**EXERCISE:** As an exercise, transcribe the data below in full and exactly, omitting pictures.

**PROVIDED ENTRIES:**
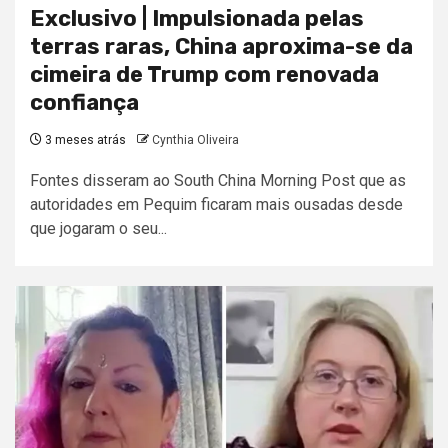
Exclusivo | Impulsionada pelas
terras raras, China aproxima-se da
cimeira de Trump com renovada
confiança
3 meses atrás
Cynthia Oliveira
Fontes disseram ao South China Morning Post que as
autoridades em Pequim ficaram mais ousadas desde
que jogaram o seu...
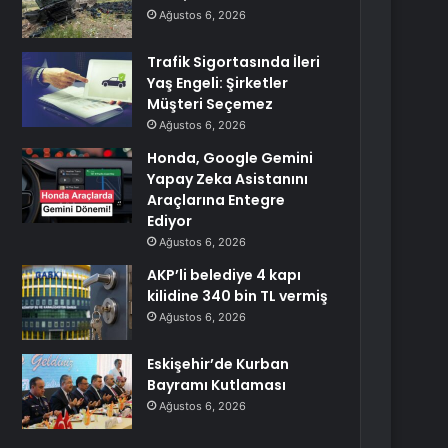
Ağustos 6, 2026
Trafik Sigortasında İleri
Yaş Engeli: Şirketler
Müşteri Seçemez
Ağustos 6, 2026
Honda, Google Gemini
Yapay Zeka Asistanını
Araçlarına Entegre
Ediyor
Ağustos 6, 2026
AKP’li belediye 4 kapı
kilidine 340 bin TL vermiş
Ağustos 6, 2026
Eskişehir’de Kurban
Bayramı Kutlaması
Ağustos 6, 2026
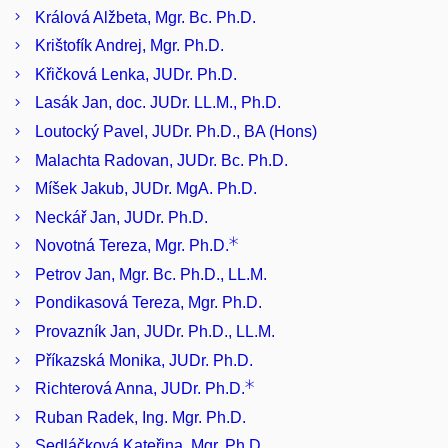
Králová Alžbeta, Mgr. Bc. Ph.D.
Krištofík Andrej, Mgr. Ph.D.
Křičková Lenka, JUDr. Ph.D.
Lasák Jan, doc. JUDr. LL.M., Ph.D.
Loutocký Pavel, JUDr. Ph.D., BA (Hons)
Malachta Radovan, JUDr. Bc. Ph.D.
Míšek Jakub, JUDr. MgA. Ph.D.
Neckář Jan, JUDr. Ph.D.
Novotná Tereza, Mgr. Ph.D.
Petrov Jan, Mgr. Bc. Ph.D., LL.M.
Pondikasová Tereza, Mgr. Ph.D.
Provazník Jan, JUDr. Ph.D., LL.M.
Příkazská Monika, JUDr. Ph.D.
Richterová Anna, JUDr. Ph.D.
Ruban Radek, Ing. Mgr. Ph.D.
Sedláčková Kateřina, Mgr. Ph.D.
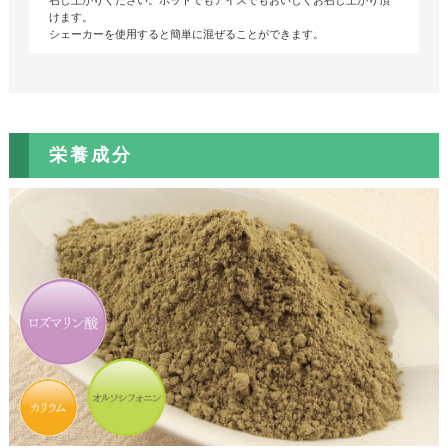
けます。
シェーカーを使用すると簡単に混ぜることができます。
栄養成分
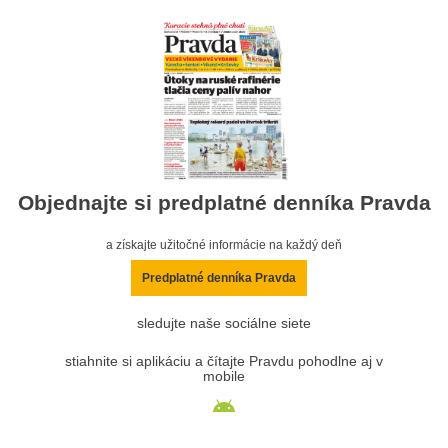
Objednajte si predplatné denníka Pravda
a získajte užitočné informácie na každý deň
Predplatné denníka Pravda
sledujte naše sociálne siete
stiahnite si aplikáciu a čítajte Pravdu pohodlne aj v
mobile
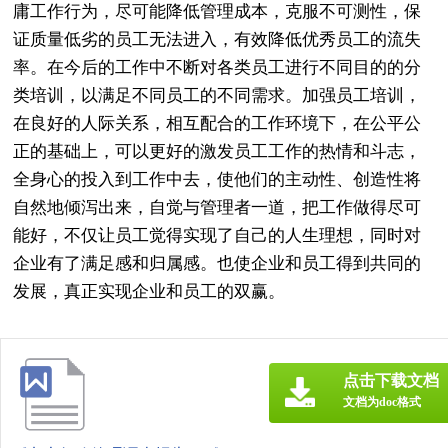
庸工作行为，尽可能降低管理成本，克服不可测性，保
证质量低劣的员工无法进入，有效降低优秀员工的流失
率。在今后的工作中不断对各类员工进行不同目的的分
类培训，以满足不同员工的不同需求。加强员工培训，
在良好的人际关系，相互配合的工作环境下，在公平公
正的基础上，可以更好的激发员工工作的热情和斗志，
全身心的投入到工作中去，使他们的主动性、创造性将
自然地倾泻出来，自觉与管理者一道，把工作做得尽可
能好，不仅让员工觉得实现了自己的人生理想，同时对
企业有了满足感和归属感。也使企业和员工得到共同的
发展，真正实现企业和员工的双赢。
点击下载文档
文档为doc格式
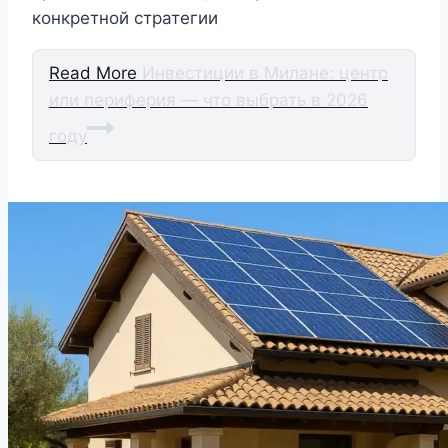
конкретной стратегии
Read More
Инвестиции в Милане: центр
или периферия — что выбрать в 2026
году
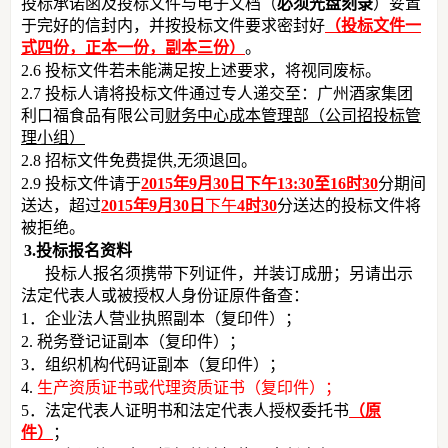
投标承诺函及投标文件与电子文档（
必须光盘刻录
）妥置
于完好的信封内，并按投标文件要求密封好
（投标文件一
式四份，正本一份，副本三份）
。
2.6 投标文件若未能满足按上述要求，将视同废标。
2.7 投标人请将投标文件通过专人递交至：广州酒家集团
利口福食品有限公司
财务中心成本管理部（公司招投标管
理小组）
2.8 招标文件免费提供,无须退回。
2.9 投标文件请于
2015年9月30日下午13:30至16时30
分期间
送达，超过
2015年9月30日
下午
4时30
分送达的投标文件将
被拒绝。
3.投标报名资料
投标人报名须携带下列证件，并装订成册；另请出示
法定代表人或被授权人身份证原件备查：
1．企业法人营业执照副本（复印件）；
2. 税务登记证副本（复印件）；
3．组织机构代码证副本（复印件）；
4.
生产资质证书或代理资质证书（复印件）；
5．法定代表人证明书和法定代表人授权委托书
（原
件）
；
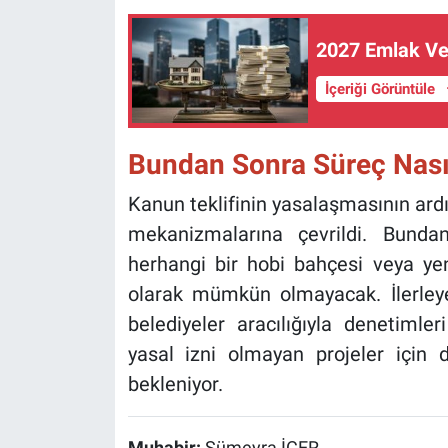
2027 Emlak Verg
İçeriği Görüntüle
Bundan Sonra Süreç Nası
Kanun teklifinin yasalaşmasının ar
mekanizmalarına çevrildi. Bunda
herhangi bir hobi bahçesi veya ye
olarak mümkün olmayacak. İlerleyen 
belediyeler aracılığıyla denetimle
yasal izni olmayan projeler için
bekleniyor.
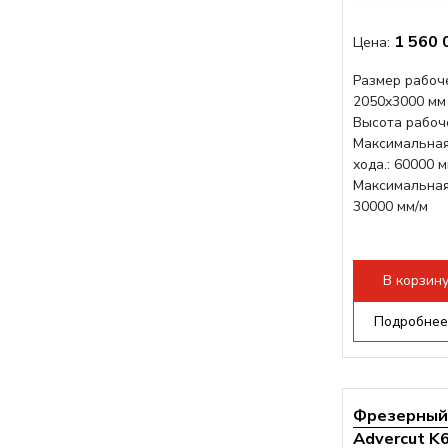
1 560 
Цена:
Размер рабоче
2050x3000 мм
Высота рабоче
Максимальная
хода.: 60000 
Максимальная 
30000 мм/м
В корзин
Подробнее
Фрезерный 
Advercut K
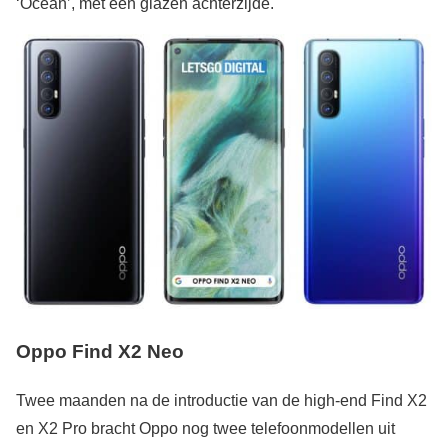
‘Ocean’, met een glazen achterzijde.
Oppo Find X2 Neo
Twee maanden na de introductie van de high-end Find X2
en X2 Pro bracht Oppo nog twee telefoonmodellen uit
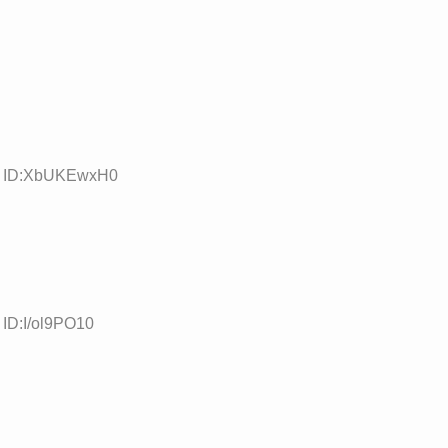
18 ID:XbUKEwxH0
 ID:I/ol9PO10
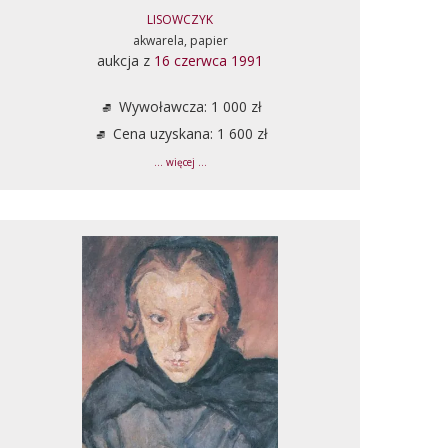
LISOWCZYK
akwarela, papier
aukcja z
16 czerwca 1991
Wywoławcza: 1 000 zł
Cena uzyskana: 1 600 zł
... więcej ...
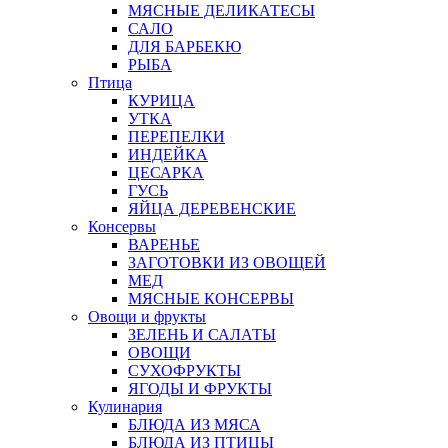
МЯСНЫЕ ДЕЛИКАТЕСЫ
САЛО
ДЛЯ БАРБЕКЮ
РЫБА
Птица
КУРИЦА
УТКА
ПЕРЕПЕЛКИ
ИНДЕЙКА
ЦЕСАРКА
ГУСЬ
ЯЙЦА ДЕРЕВЕНСКИЕ
Консервы
ВАРЕНЬЕ
ЗАГОТОВКИ ИЗ ОВОЩЕЙ
МЕД
МЯСНЫЕ КОНСЕРВЫ
Овощи и фрукты
ЗЕЛЕНЬ И САЛАТЫ
ОВОЩИ
СУХОФРУКТЫ
ЯГОДЫ И ФРУКТЫ
Кулинария
БЛЮДА ИЗ МЯСА
БЛЮДА ИЗ ПТИЦЫ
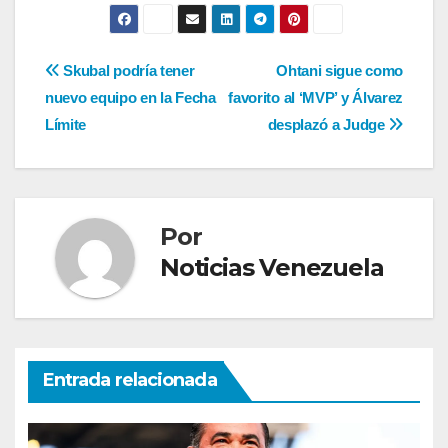
Navegación
Skubal podría tener
Ohtani sigue como
nuevo equipo en la Fecha
favorito al ‘MVP’ y Álvarez
de
Límite
desplazó a Judge
entradas
Por
Noticias Venezuela
Entrada relacionada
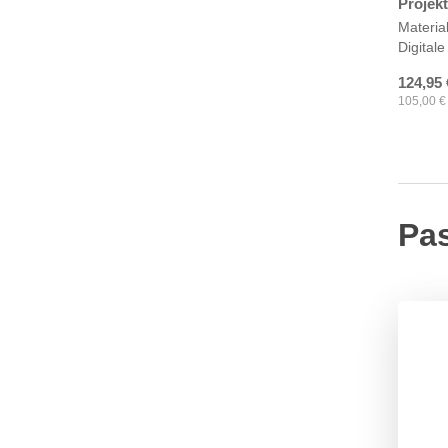
Projekt
Materia
Digitale
124,95
105,00
€
Pa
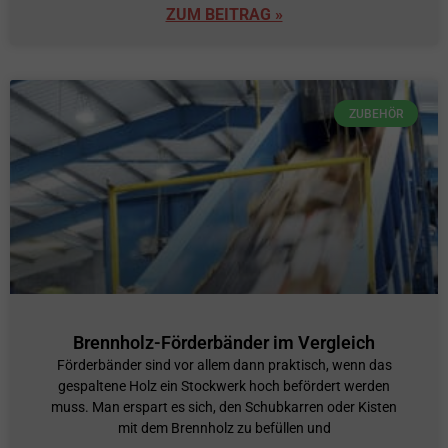
ZUM BEITRAG »
ZUBEHÖR
Brennholz-Förderbänder im Vergleich
Förderbänder sind vor allem dann praktisch, wenn das
gespaltene Holz ein Stockwerk hoch befördert werden
muss. Man erspart es sich, den Schubkarren oder Kisten
mit dem Brennholz zu befüllen und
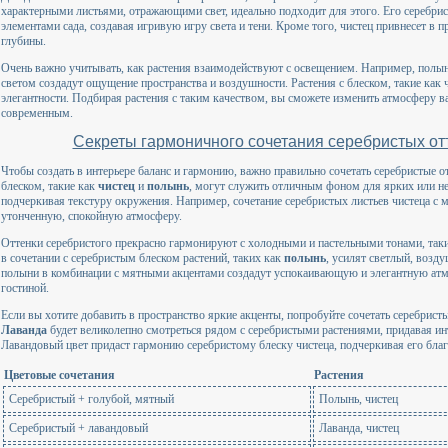
характерными листьями, отражающими свет, идеально подходит для этого. Его серебрис
элементами сада, создавая игривую игру света и тени. Кроме того, чистец привнесет в 
глубины.
Очень важно учитывать, как растения взаимодействуют с освещением. Например, полын
светом создадут ощущение пространства и воздушности. Растения с блеском, такие как ч
элегантности. Подбирая растения с таким качеством, вы сможете изменить атмосферу ва
современным.
Секреты гармоничного сочетания серебристых от
Чтобы создать в интерьере баланс и гармонию, важно правильно сочетать серебристые о
блеском, такие как
чистец
и
полынь
, могут служить отличным фоном для ярких или не
подчеркивая текстуру окружения. Например, сочетание серебристых листьев чистеца с
утонченную, спокойную атмосферу.
Оттенки серебристого прекрасно гармонируют с холодными и пастельными тонами, таки
в сочетании с серебристым блеском растений, таких как
полынь
, усилят светлый, возд
полыни в комбинации с мятными акцентами создадут успокаивающую и элегантную атм
гостиной.
Если вы хотите добавить в пространство яркие акценты, попробуйте сочетать серебрис
Лаванда
будет великолепно смотреться рядом с серебристыми растениями, придавая и
Лавандовый цвет придаст гармонию серебристому блеску чистеца, подчеркивая его благ
Цветовые сочетания
Растения
Серебристый + голубой, мятный
Полынь, чистец
Серебристый + лавандовый
Лаванда, чистец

**TASK RESULT:**
Exclusivo | Impulsionada pelas
terras raras, China aproxima-se da
cimeira de Trump com renovada
confiança
3 meses atrás
Cynthia Oliveira
Fontes disseram ao South China Morning Post que as
autoridades em Pequim ficaram mais ousadas desde
que jogaram o seu...
Ağustos 6, 2026
Trafik Sigortasında İleri
Yaş Engeli: Şirketler
Müşteri Seçemez
Ağustos 6, 2026
Honda, Google Gemini
Yapay Zeka Asistanını
Araçlarına Entegre
Ediyor
Ağustos 6, 2026
AKP’li belediye 4 kapı
kilidine 340 bin TL vermiş
Ağustos 6, 2026
Eskişehir’de Kurban
Bayramı Kutlaması
Ağustos 6, 2026
Králová Alžbeta, Mgr. Bc. Ph.D.
Krištofík Andrej, Mgr. Ph.D.
Křičková Lenka, JUDr. Ph.D.
Lasák Jan, doc. JUDr. LL.M., Ph.D.
Loutocký Pavel, JUDr. Ph.D., BA (Hons)
Malachta Radovan, JUDr. Bc. Ph.D.
Míšek Jakub, JUDr. MgA. Ph.D.
Neckář Jan, JUDr. Ph.D.
Novotná Tereza, Mgr. Ph.D.
Petrov Jan, Mgr. Bc. Ph.D., LL.M.
Pondikasová Tereza, Mgr. Ph.D.
Provazník Jan, JUDr. Ph.D., LL.M.
Příkazská Monika, JUDr. Ph.D.
Richterová Anna, JUDr. Ph.D.
Ruban Radek, Ing. Mgr. Ph.D.
Sedláčková Kateřina, Mgr. Ph.D.
けます。
シェーカーを使用すると簡単に混ぜることができます。
栄養成分
Objednajte si predplatné denníka Pravda
a získajte užitočné informácie na každý deň
Predplatné denníka Pravda
sledujte naše sociálne siete
stiahnite si aplikáciu a čítajte Pravdu pohodlne aj v
mobile
庸工作行为，尽可能降低管理成本，克服不可测性，保
证质量低劣的员工无法进入，有效降低优秀员工的流失
率。在今后的工作中不断对各类员工进行不同目的的分
类培训，以满足不同员工的不同需求。加强员工培训，
在良好的人际关系，相互配合的工作环境下，在公平公
正的基础上，可以更好的激发员工工作的热情和斗志，
全身心的投入到工作中去，使他们的主动性、创造性将
自然地倾泻出来，自觉与管理者一道，把工作做得尽可
能好，不仅让员工觉得实现了自己的人生理想，同时对
企业有了满足感和归属感。也使企业和员工得到共同的
发展，真正实现企业和员工的双赢。
点击下载文档
文档为doc格式
конкретной стратегии
Read More
Инвестиции в Милане: центр
или периферия — что выбрать в 2026
году
投标承诺函及投标文件与电子文档（
必须光盘刻录
）妥置
于完好的信封内，并按投标文件要求密封好
（投标文件一
式四份，正本一份，副本三份）
。
2.6 投标文件若未能满足按上述要求，将视同废标。
2.7 投标人请将投标文件通过专人递交至：广州酒家集团
利口福食品有限公司
财务中心成本管理部（公司招投标管
理小组）
2.8 招标文件免费提供,无须退回。
2.9 投标文件请于
2015年9月30日下午13:30至16时30
分期间
送达，超过
2015年9月30日
下午
4时30
分送达的投标文件将
被拒绝。
3.投标报名资料
投标人报名须携带下列证件，并装订成册；另请出示
法定代表人或被授权人身份证原件备查：
1．企业法人营业执照副本（复印件）；
2. 税务登记证副本（复印件）；
3．组织机构代码证副本（复印件）；
4.
生产资质证书或代理资质证书（复印件）；
5．法定代表人证明书和法定代表人授权委托书
（原
件）
；
2027 Emlak Verg
İçeriği Görüntüle
Bundan Sonra Süreç Nası
Kanun teklifinin yasalaşmasının ar
mekanizmalarına çevrildi. Bunda
herhangi bir hobi bahçesi veya ye
olarak mümkün olmayacak. İlerleyen 
belediyeler aracılığıyla denetimle
yasal izni olmayan projeler için
bekleniyor.
1 560 
Цена:
Размер рабоче
2050x3000 мм
Высота рабоче
Максимальная
хода.: 60000 
Максимальная 
30000 мм/м
В корзин
Подробнее
Фрезерный 
Advercut K
‘Ocean’, met een glazen achterzijde.
Oppo Find X2 Neo
Twee maanden na de introductie van de high-end Find X2
en X2 Pro bracht Oppo nog twee telefoonmodellen uit
18 ID:XbUKEwxH0
 ID:I/ol9PO10
LISOWCZYK
akwarela, papier
aukcja z
16 czerwca 1991
Wywoławcza: 1 000 zł
Cena uzyskana: 1 600 zł
... więcej ...
МЯСНЫЕ ДЕЛИКАТЕСЫ
САЛО
ДЛЯ БАРБЕКЮ
РЫБА
Птица
КУРИЦА
УТКА
ПЕРЕПЕЛКИ
ИНДЕЙКА
ЦЕСАРКА
ГУСЬ
ЯЙЦА ДЕРЕВЕНСКИЕ
Консервы
ВАРЕНЬЕ
ЗАГОТОВКИ ИЗ ОВОЩЕЙ
МЕД
МЯСНЫЕ КОНСЕРВЫ
Овощи и фрукты
ЗЕЛЕНЬ И САЛАТЫ
ОВОЩИ
СУХОФРУКТЫ
ЯГОДЫ И ФРУКТЫ
Кулинария
БЛЮДА ИЗ МЯСА
БЛЮДА ИЗ ПТИЦЫ
Navegación
Skubal podría tener
Ohtani sigue como
nuevo equipo en la Fecha
favorito al ‘MVP’ y Álvarez
de
Límite
desplazó a Judge
entradas
Por
Noticias Venezuela
Entrada relacionada
Projekt
Materia
Digitale
124,95
105,00
€
Pa
ZUM BEITRAG »
ZUBEHÖR
Brennholz-Förderbänder im Vergleich
Förderbänder sind vor allem dann praktisch, wenn das
gespaltene Holz ein Stockwerk hoch befördert werden
muss. Man erspart es sich, den Schubkarren oder Kisten
mit dem Brennholz zu befüllen und
характерными листьями, отражающими свет, идеально подходит для этого. Его серебрис
элементами сада, создавая игривую игру света и тени. Кроме того, чистец привнесет в 
глубины.
Очень важно учитывать, как растения взаимодействуют с освещением. Например, полын
светом создадут ощущение пространства и воздушности. Растения с блеском, такие как ч
элегантности. Подбирая растения с таким качеством, вы сможете изменить атмосферу ва
современным.
Секреты гармоничного сочетания серебристых от
Чтобы создать в интерьере баланс и гармонию, важно правильно сочетать серебристые о
блеском, такие как
чистец
и
полынь
, могут служить отличным фоном для ярких или не
подчеркивая текстуру окружения. Например, сочетание серебристых листьев чистеца с
утонченную, спокойную атмосферу.
Оттенки серебристого прекрасно гармонируют с холодными и пастельными тонами, таки
в сочетании с серебристым блеском растений, таких как
полынь
, усилят светлый, возд
полыни в комбинации с мятными акцентами создадут успокаивающую и элегантную атм
гостиной.
Если вы хотите добавить в пространство яркие акценты, попробуйте сочетать серебрис
Лаванда
будет великолепно смотреться рядом с серебристыми растениями, придавая и
Лавандовый цвет придаст гармонию серебристому блеску чистеца, подчеркивая его благ
Цветовые сочетания
Растения
Серебристый + голубой, мятный
Полынь, чистец
Серебристый + лавандовый
Лаванда, чистец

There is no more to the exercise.